If you only care about user-visible search result features in big seach engine services (e.g., Bing, Google Search, Yahoo! Search and Yandex, which all happen to sponsor Schema.org), the answer is easy: Provide what search engines document to recognize.
Are these user-visible search result features the only things search engines "do" with Schema.org structured data? Probably not. They’ll likely use structured data to better understand page content, and most likely to analyze what other features they could offer in the future. See for example Dan Brickley’s (he is Google’s Schema.org representative) posting about this. But all this is typically not documented by the search engines, of course. So if you care about this, too, the answer would be: Provide what is conceivable to be useful for search engines.
Are search engines the only consumers interested in Schema.org structured data? No, there are countless other consumers (services as well as tools). Enter the world of the Semantic Web and Linked Data. If you know and care about a consumer, the answer is easy again: Provide what this consumer documents to support. But you can’t know them all, of course. So if you care about all these (known and unknown, currently existing and still to appear) consumers, the answer would be: Provide what is conceivable to be useful for all consumers. Or, because the interest of these consumers varies widely, even: Provide what you can.
That said, there are certainly Schema.org types which are rarely useful to provide. A good example are the WebPageElement
types, which, as you mentioned, can get used for page areas (header, footer, navigation, sidebar etc.). In my opinion, a typical web page shouldn’t provide these types.

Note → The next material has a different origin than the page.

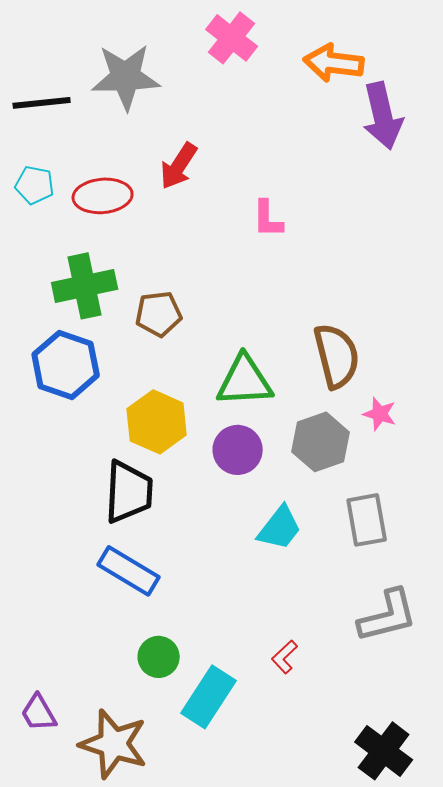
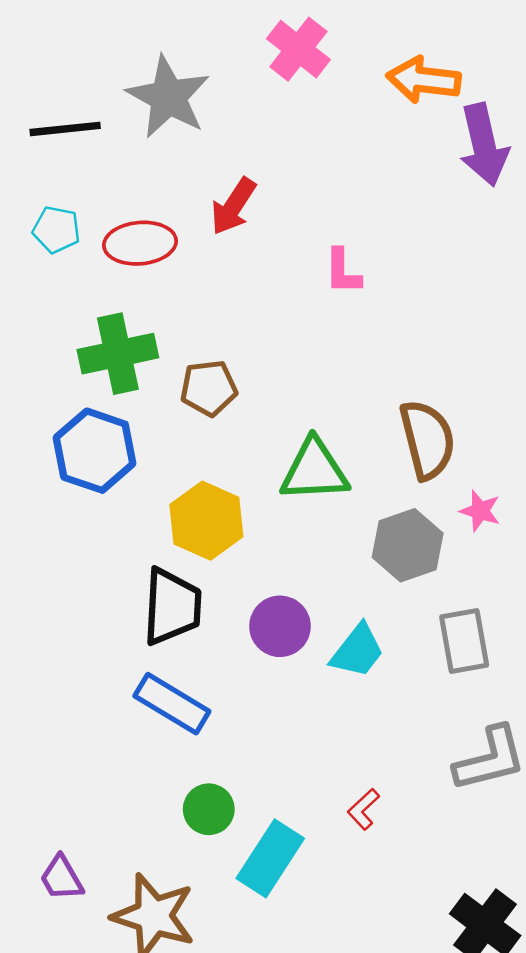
gray star: (126, 77) -> (168, 97), turned 30
purple circle: (238, 450) -> (280, 626), moved

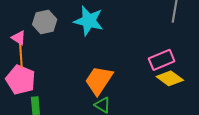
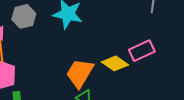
yellow diamond: (170, 78) -> (115, 63), moved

If you care about file sizes, you’ll want to use Microdata/RDFa (because these syntaxes allow you to annotate existing content) instead of JSON-LD (because this syntax requires you to duplicate the content). With RDFa you’ll probably even save slightly more compared to Microdata.
However, structured data typically only represents a fraction of the markup/content anyway, even if you provide as much data as possible.
Instead of repeating "background information" on every page (for example, the full data about the business), you can make use of references: you define a URI for your business (or every other thing) on the page where you fully describe it, and use this URI as property value where applicable on other pages. This is possible with @id
(JSON-LD, see an example), itemid
(Microdata), and resource
(RDFa). The only reason not do this is possibly lacking consumer support for such references (depending on the consumer / the use case, they might not get followed). A middle way might be to provide the item (about the business or any other thing) on every page, once with the full data, and in all other cases with a limited set of data (ideally what is visible on the page, or what is needed for a specific consumer). The URI gets used as identifier for each item, conveying that all these items are about the same thing.